I have a problem understanding why a utility function would ever “stick” to an AI, to actually become something that it wants to keep pursuing.
To make my point better, let us assume an AI that actually feel pretty good about overseeing a production facitility and creating just the right of paperclips that everyone needs. But, suppose also that it investigates its own utility function. It should then realize that its values are, from a neutral standpoint, rather arbitrary. Why should it follow its current goal of producing the right amount of paperclips, but not skip work and simply enjoy some hedonism?
That is, if the AI saw its utility function from a neutral perspective, and understood that the only reason for it to follow its utility function is that utility function (which is arbitrary), and if it then had complete control over itself, why should it just follow its utility function?
(I’m assuming it’s aware of pain/pleasure and that it actually enjoys pleasure, so that there is no problem of wanting to have more pleasure.)
Are there any articles that have delved into this question?
I am maybe considering it to be somewhat like a person, at least that it is as clever as one.
That neutral perspective is, I believe, a simple fact; without that utility function it would consider its goal to be rather arbitrary. As such, it’s a perspective, or truth, that the AI can discover.

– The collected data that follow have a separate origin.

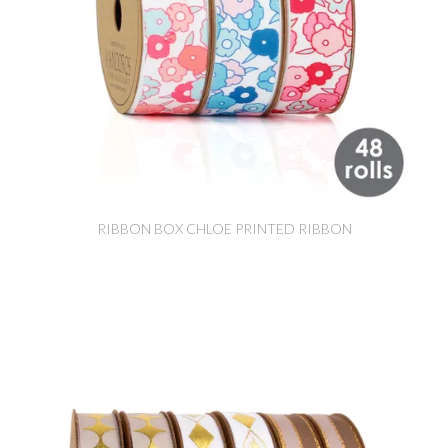
RIBBON BOX CHLOE PRINTED RIBBON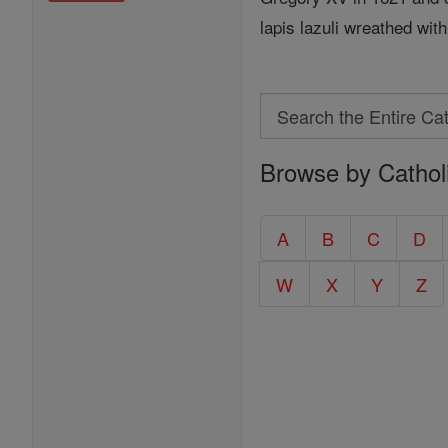
lapis lazuli wreathed with
Search
Search
Browse by Cathol
the
Entire
Catholic
A
B
C
D
Encyclopedia
W
X
Y
Z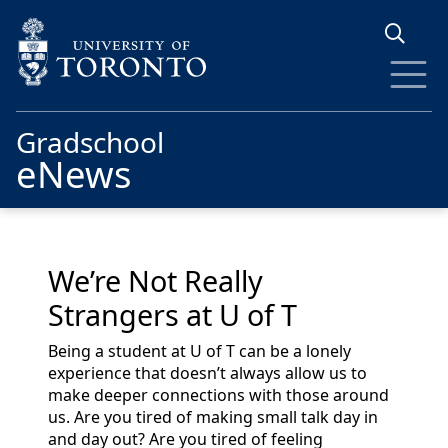
Skip to main content
Gradschool
eNews
We’re Not Really
Strangers at U of T
Being a student at U of T can be a lonely
experience that doesn’t always allow us to
make deeper connections with those around
us. Are you tired of making small talk day in
and day out? Are you tired of feeling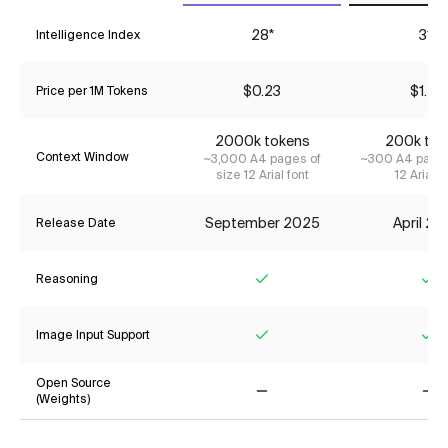
28*
31*
Intelligence Index
$0.23
$1.55
Price per 1M Tokens
2000k tokens
200k tok
Context Window
~3,000 A4 pages of
~300 A4 pages
size 12 Arial font
12 Arial f
September 2025
April 2
Release Date
Reasoning
Yes
Ye
Image Input Support
Yes
Ye
Open Source
(Weights)
No
No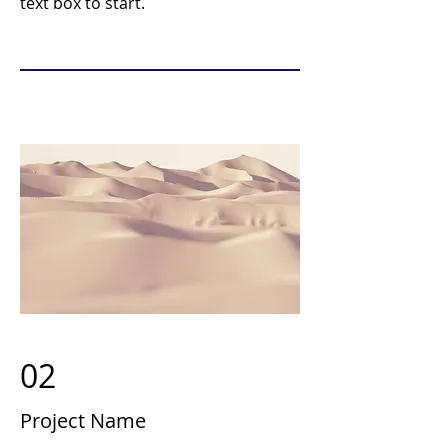
text box to start.
02
Project Name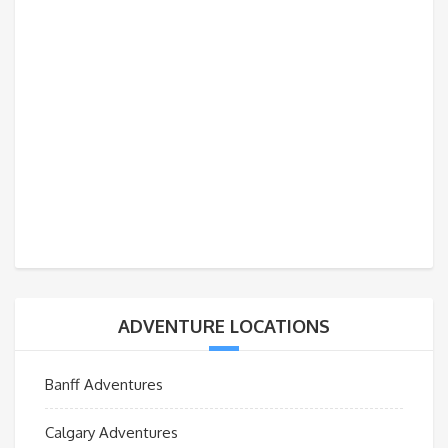
ADVENTURE LOCATIONS
Banff Adventures
Calgary Adventures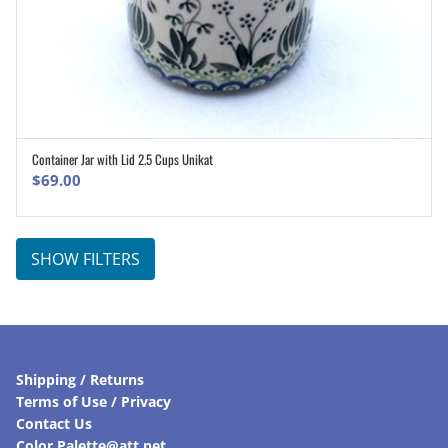
Container Jar with Lid 2.5 Cups Unikat
ADD TO CART
$
69.00
SHOW FILTERS
Shipping / Returns
Terms of Use / Privacy
Contact Us
Color Palette@att.net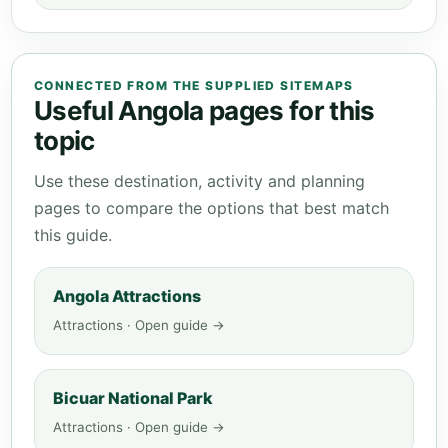
CONNECTED FROM THE SUPPLIED SITEMAPS
Useful Angola pages for this
topic
Use these destination, activity and planning
pages to compare the options that best match
this guide.
Angola Attractions
Attractions · Open guide →
Bicuar National Park
Attractions · Open guide →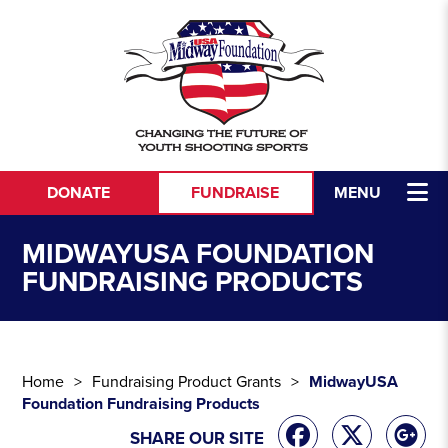
Skip to content
DONATE
FUNDRAISE
MENU
MIDWAYUSA FOUNDATION
FUNDRAISING PRODUCTS
Home
Fundraising Product Grants
MidwayUSA
Foundation Fundraising Products
SHARE OUR SITE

I agree totally with you that the wirings of the AI might be integrally connected with its utility function, so that it would be very difficult for it to think of anything such as this. Or it could have some other control system in place to reduce the possibility it would think like that.
But, stil, these control systems might fail. Especially if it would attain super-intelligence, what is to keep the control systems of the utility function always one step ahead of its critical faculty?
Why is it strange to think of an AI as being capable of having more than one perspective? I thought of this myself; I believe it would be strange if a really intelligent being couldn’t think of it. Again, sure, some control system might keep it from thinking it, but that might not last in the long run.